The hope is that the results will help guide further research into the causes of various conditions

Some conditions, like Huntington’s, are 100 percent influenced by genetics, meaning that if you inherit a genetic mutation, there’s a 100 percent chance you’ll get the disease, no matter how wealthy you are or where you live or what you eat. The chances of getting other diseases, like asthma, are far more influenced by factors in a person’s environment, like climate and wealth, than by their genetic code. The Nature Genetics study found that genes influenced at least 40 percent of the 560 diseases, with cognitive disorders being the most influenced by genetics. About a quarter of the diseases were at least partly caused by environment, with eye diseases having the largest environmental influence.

The data in question comes from the private health insurer Aetna, which shared this data (stripped of identifying information) with Harvard University’s Department of Biomedical Informatics. The researchers had the idea for this study when they noticed that the data included the dependents of the primary subscriber. Basically, they could see the insurance information of children who were on their parents’ Aetna insurance, explains study co-author Chirag Patel, a Harvard University professor of biomedical informatics. Next, the researchers looked at the birth dates to figure out if they were twins. Then, they used a statistical technique to figure out the likelihood that the twins were identical or fraternal. (Fraternal twins only share half of their DNA.)

The database included zip codes (which the scientists used to extrapolate factors like socioeconomic status and air pollution), a record of doctor visits, and diagnosis codes from the International Classification of Diseases, explains first author Chirag Lakhani, a research fellow in biomedical informatics at Harvard. By combining and analyzing all of this data, the scientists were able to tease out the relative contribution of genetic versus environmental factors for those 560 conditions, which include everything from heart disease to connective tissue disease to blood disease.

The hope, Lakhani says, is that the results will help guide further research into the causes of various conditions. “For example, if you’re interested in lead poisoning, genetics plays a very small role and we need to think about the environment,” he says. “But for other cases like ADHD that are more likely to have a hard genetic component, we can think about other ways to interrogate the disease,” he says.

Patel and Lakhani point out that their study has limitations. For one, they didn’t look at ultra rare diseases, and because they were looking at twins young enough to still be on their parents’ health insurance, the analysis excludes diseases like Parkinson’s or Alzheimer’s that develop in old age.

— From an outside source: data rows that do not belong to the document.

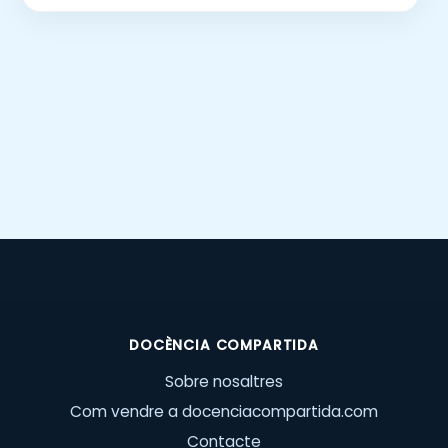
DOCÈNCIA COMPARTIDA
Sobre nosaltres
Com vendre a docenciacompartida.com
Contacte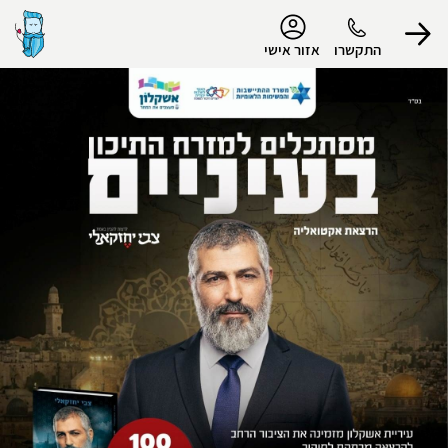
נגישות
התקשרו
אזור אישי
הפרופיל שלי
התנתק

Dan Belsky, a professor of epidemiology at Columbia University’s Mailman School of Public Health who was not involved in the study, said that the study method helps solve a big problem in medical research: that the people who sign up to participate in studies could be fundamentally different from the people who don’t. That makes the results incomplete and not representative. “Nobody is going to go out and collect data from this many people, but you can partner with the people who hold this data to leverage the extraordinary data capture that’s occurring in our lives to advance science,” he says. “This is a very carefully done study and I think it’s exciting to see this scale of data put to this question.”

That said, today’s study doesn’t perfectly circumvent that problem either. As Patel points out, the people who have private insurance like Aetna have different circumstances from those who have, for example, Medicare. The next step is to try to use the method on many different databases. “I think there’s tremendous possibility of leveraging these same methods in those populations to better get a grasp on other factors that matter that weren’t showing up as strong,” he says.

Correction Jan. 16th, 2019 6PM EST: An earlier version of this article incorrectly stated that Dan Belsky was a professor at Duke University. He is now a professor at Columbia University.